- _PROBLEM TO WORK ON_:
Every entry below has to appear again in your reply, word for word, but no picture may.
START RECORD EXTRACTS
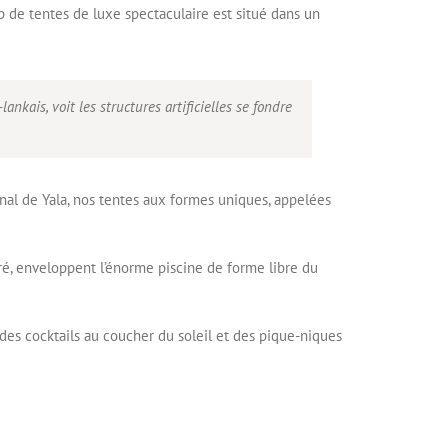
p de tentes de luxe spectaculaire est situé dans un
kais, voit les structures artificielles se fondre
nal de Yala, nos tentes aux formes uniques, appelées
oré, enveloppent l’énorme piscine de forme libre du
des cocktails au coucher du soleil et des pique-niques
END RECORD EXTRACTS
- _TASK SOLUTION_:
p de tentes de luxe spectaculaire est situé dans un
kais, voit les structures artificielles se fondre
nal de Yala, nos tentes aux formes uniques, appelées
oré, enveloppent l’énorme piscine de forme libre du
des cocktails au coucher du soleil et des pique-niques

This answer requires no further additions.